OK, every so often, for new followers, a methods thread. This will be good for ppl who like statistics, I hope. I make these plots showing R and infection density. To make them, my data first comes from @COVID19Tracking . The listed data is cum. positives, and cumulative tests 1/
I clean this data a little, because the states do data dumps that don't represent ongoing infections. Then, I calculate the number of positives in the prior 10 days, and the number of tests. I use these two sums to calculate the 10 day test positivity, which ranges 0-1. 2/
@ellis2013nz has a nice blog post explaining how to use confirmed cases and test positivity to estimate actual infections. I follow his methods. I did my own backtesting to confirm them. And, I normalized the constant by antibody prevalence data. My formula is 3/
Actual infections = 19.6 * Confirmed Cases * sqrt (positivity) 4/
For example, 100 positives with a test positivity of 25% gives 980 actual infections. Then, I divide actual infections by the population of the area in thousands, to get an infection density. And these are useful. 5/
They estimate, directly, how many people became infected in the prior 10 days per thousand. You can relate that to risk, directly. R is the ratio of infection density today, and two weeks ago, pro-rated to a 5.2 day period. Epidemiological use of R is evaluated on 6/
the reproductive cycle of the virus, which is 5.2 days for COVID19. From these, we can do fun things. For example, we can see what the infection density was in New Jersey at peak, and compare directly to today. 7/
Maryland bumped up to over 80% regular ICU capacity. 8/
And these plots help us understand where Arizona and South Carolina will now stand. As always, feedback is welcome, it is a gift, and anyone who wants source code (in python) email dblake AT augusta DOT edu. You can use it for whatever you like. 9/
My background. I am a PhD Biomedical Engineer (JHU) who studies brain physiology. My academic training leaned very heavily in statistics and signal processing, and I took the first year of medical school at Hopkins with the med students. 10/
The point of these social media posts is mainly to inform people about risks and trends in their areas. I also like to point out public health approaches to COVID19, but I am careful to stay in register with professional public health experts and epidemiologists. 11/
They are the experts. What I create could properly be called data science, and I am cool with that.
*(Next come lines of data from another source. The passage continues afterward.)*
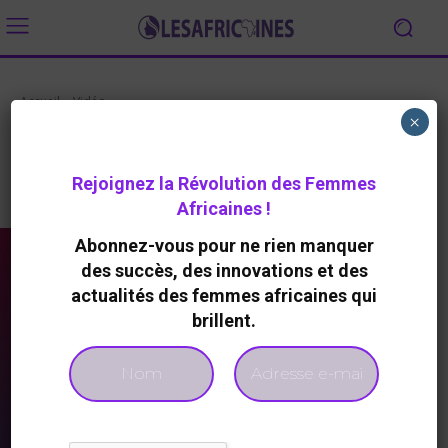
Accueil
Vidéo
×
Vidéo
Rejoignez la Révolution des Femmes
A la Une
Africaine à la Une
AGENDA
ARTS ET CULTURE
Africaines !
Abonnez-vous pour ne rien manquer
des succès, des innovations et des
actualités des femmes africaines qui
brillent.
A LA UNE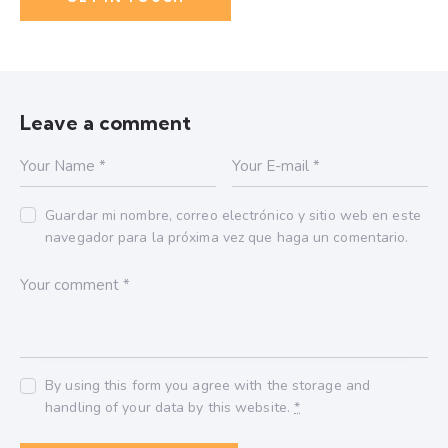
Leave a comment
Guardar mi nombre, correo electrónico y sitio web en este
navegador para la próxima vez que haga un comentario.
By using this form you agree with the storage and
handling of your data by this website.
*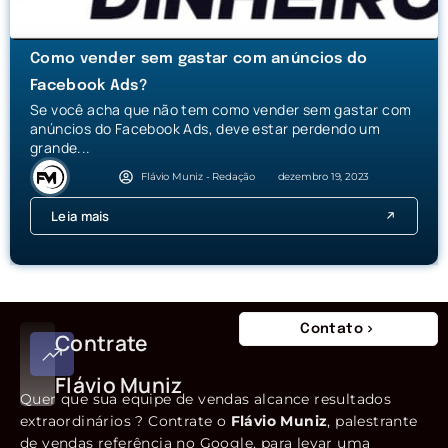
Como vender sem gastar com anúncios do
Facebook Ads?
Se você acha que não tem como vender sem gastar com
anúncios do Facebook Ads, deve estar perdendo um
grande...
Flávio Muniz - Redação
dezembro 19, 2023
Leia mais
Contato
Contrate
Flávio Muniz
Quer que sua equipe de vendas alcance resultados
extraordinários ? Contrate o
Flávio Muniz
, palestrante
de vendas referência no Google, para levar uma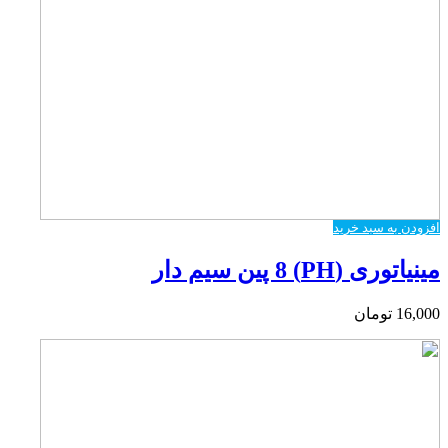
افزودن به سبد خرید
مینیاتوری (PH) 8 پین سیم دار
16,000
تومان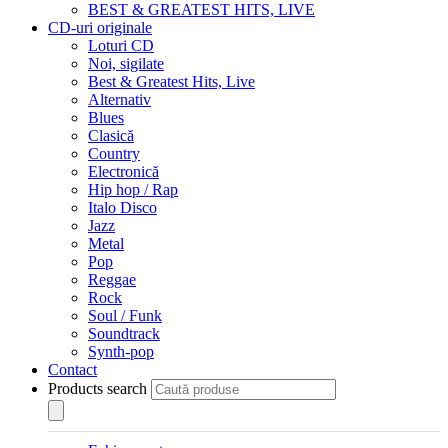
BEST & GREATEST HITS, LIVE
CD-uri originale
Loturi CD
Noi, sigilate
Best & Greatest Hits, Live
Alternativ
Blues
Clasică
Country
Electronică
Hip hop / Rap
Italo Disco
Jazz
Metal
Pop
Reggae
Rock
Soul / Funk
Soundtrack
Synth-pop
Contact
Products search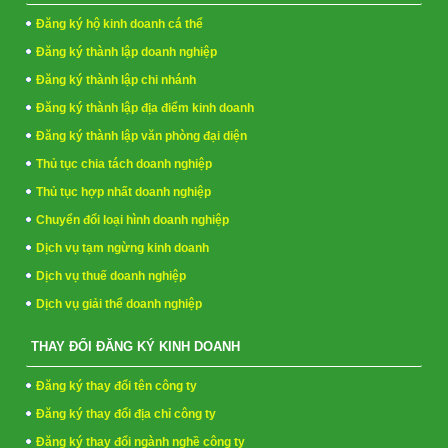
Đăng ký hộ kinh doanh cá thể
Đăng ký thành lập doanh nghiệp
Đăng ký thành lập chi nhánh
Đăng ký thành lập địa điểm kinh doanh
Đăng ký thành lập văn phòng đại diện
Thủ tục chia tách doanh nghiệp
Thủ tục hợp nhất doanh nghiệp
Chuyển đổi loại hình doanh nghiệp
Dịch vụ tạm ngừng kinh doanh
Dịch vụ thuế doanh nghiệp
Dịch vụ giải thể doanh nghiệp
THAY ĐỔI ĐĂNG KÝ KINH DOANH
Đăng ký thay đổi tên công ty
Đăng ký thay đổi địa chỉ công ty
Đăng ký thay đổi ngành nghề công ty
And, btw, MOST medical doctors are NOT well trained in public health and epidemiology. If you see them talking about it, check if they have an MPH or are boarded in ID. 12/
I am also a full professor at our medical school in Augusta Georgia, and I GUARANTEE you that just because someone is a medical doctor does not in any way mean they understand pandemics. Lean hard on actual epidemiologists, and trust the science. 13/13
You can follow @_stah.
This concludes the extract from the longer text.